WHAT YOU NEED TO DO
Copy out each line containing "Vrijwilligerswerk" from the entries below.

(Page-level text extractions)

━━━━━━━━━━━━━━━━━━━━

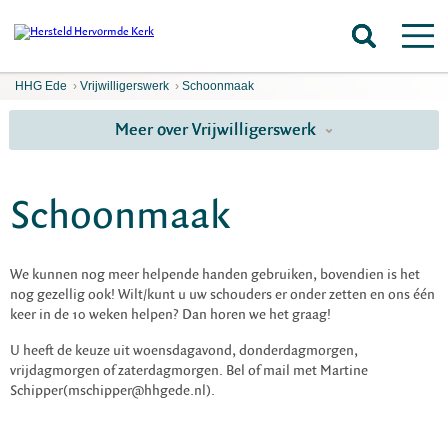
HHG Ede
›
Vrijwilligerswerk
›
Schoonmaak
Meer over Vrijwilligerswerk
Schoonmaak
We kunnen nog meer helpende handen gebruiken, bovendien is het
nog gezellig ook! Wilt/kunt u uw schouders er onder zetten en ons één
keer in de 10 weken helpen? Dan horen we het graag!
U heeft de keuze uit woensdagavond, donderdagmorgen,
vrijdagmorgen of zaterdagmorgen. Bel of mail met Martine
Schipper(mschipper@hhgede.nl).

━━━━━━━━━━━━━━━━━━━━

EXERCISE OUTPUT
Vrijwilligerswerk
Meer over Vrijwilligerswerk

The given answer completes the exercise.